#### Records supplied:
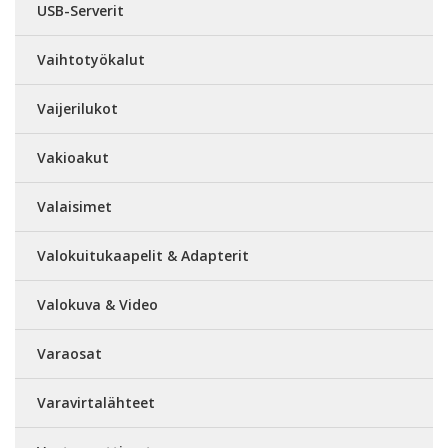
USB-Serverit
Vaihtotyökalut
Vaijerilukot
Vakioakut
Valaisimet
Valokuitukaapelit & Adapterit
Valokuva & Video
Varaosat
Varavirtalähteet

#### Problem details:
Repeat the material above verbatim, with no pictures in the output.

#### Answer to this problem:
USB-Serverit
Vaihtotyökalut
Vaijerilukot
Vakioakut
Valaisimet
Valokuitukaapelit & Adapterit
Valokuva & Video
Varaosat
Varavirtalähteet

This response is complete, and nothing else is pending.